La réaction du Premier ministre Navin Ramgoolam ne s’est fait pas attendre, après l’article paru dans le Times of India vendredi matin concernant la cession d’Agaléga à l’Inde.

Pour le chef du gouvernement, l’article en question relève de la pure imagination de son auteur. “Ce sont des faussetés”, a-t-il déclaré, tout en s’interrogeant sur les motifs du journaliste. C’était samedi matin à Réduit où il participait à la cérémonie d’inauguration de la 3-Day National Cooperative & SME Fair.

‘“Si un journaliste du Times of India a décidé d’écrire des faussetés, Dieu sait pourquoi. Est-ce que des gens l’ont payé pour cela ? Est-ce qu’il a été poussé à écrire cela ? Ce n’est pas moi, un Premier ministre, qui va commenter des faussetés”, a-t-il dit. Et de déplorer au passage la position adoptée par l’opposition sur ce sujet. “Je savais qu’il allait sauter dessus”, a-t-il lâché.

Navin Ramgoolam a profité de l’occasion pour critiquer justement l’opposition qui selon lui est dépassée, voire “coupée de la réalité”. “Ce ne sont pas ces gens-là qui pourront faire développer le pays”, a-t-il ajouté. Le Premier ministre est également revenu sur “l’héritage catastrophique” légué par l’alliance MMM-MSM en 2005 et subséquemment sur la réforme enclenchée par le Parti travailliste pour redresser la situation.

“Il y a des gens qui passent leurs temps à vanter leurs mérites. Il suffit toutefois de voir les faits, dont la situation économique de 2005 pour faire la différence entre la vérité et les faussetés. À l’époque, Rama Sithanen et moi-même n’avons pas hésité à prendre des mesures impopulaires, malgré les protestations de certains. Ce qui compte, c’est l’intérêt du pays et non la popularité permanente’’, a-t-il fait ressortir face aux critiques permanentes de l’opposition.

Le Premier ministre s’attardant sur le passé a fait mention de la fermeture de la Banque coopérative en raison du “pillage” sous l’équipe dirigeante d’alors. “Une banque n’est pas une institution charitable. Or, dans ce cas, la politique des petits copains avait pris le dessus”, a-t-il déploré.

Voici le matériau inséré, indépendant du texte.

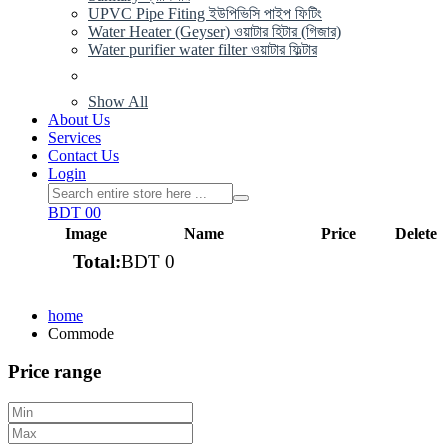
UPVC Pipe Fiting ইউপিভিসি পাইপ ফিটিং
Water Heater (Geyser) ওয়াটার হিটার (গিজার)
Water purifier water filter ওয়াটার ফিল্টার
Show All
About Us
Services
Contact Us
Login
BDT 0
0
Image
Name
Price
Delete
Total:
BDT 0
View cart
home
Commode
Price range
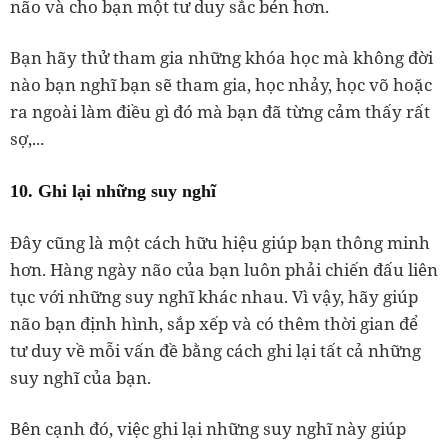
não và cho bạn một tư duy sắc bén hơn.
Bạn hãy thử tham gia những khóa học mà không đời
nào bạn nghĩ bạn sẽ tham gia, học nhảy, học võ hoặc
ra ngoài làm điều gì đó mà bạn đã từng cảm thấy rất
sợ,...
10. Ghi lại những suy nghĩ
Đây cũng là một cách hữu hiệu giúp bạn thông minh
hơn. Hàng ngày não của bạn luôn phải chiến đấu liên
tục với những suy nghĩ khác nhau. Vì vậy, hãy giúp
não bạn định hình, sắp xếp và có thêm thời gian để
tư duy về mỗi vấn đề bằng cách ghi lại tất cả những
suy nghĩ của bạn.
Bên cạnh đó, việc ghi lại những suy nghĩ này giúp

Gare à la crise économique

Navin Ramgoolam a également parlé de la crise de la zone euro qui répercute déjà sur l’arrivée touristique dans le pays. Il dit s’être entretenu vendredi pendant une heure et quinze minutes avec son conseiller en matière économique le Britannique Andrew Scott sur la situation économique mondiale. “Il est d’avis, contrairement à certains experts, que la crise va perdurer. On doit donc continuer à fournir les efforts qui s’imposent pour ne pas se retrouver en difficulté. Cela tout en prenant en compte le budget 2012 et la publication du prochain rapport du PRB”, a-t-il dit.

Le PM se réjouit de la bonne santé du mouvement coopératif à Maurice qui compte 920 sociétés, regroupant 120 000 membres et un chiffre d’affaires annuel de Rs 4,1 Md. Il a aussi félicité le nombre grandissant de femmes entrepreneurs. Cela tout en reconnaissant la contribution des femmes dans l’avancement du pays, citant la performance de Sheila Bappoo et de Mireille Martin en tant que ministres.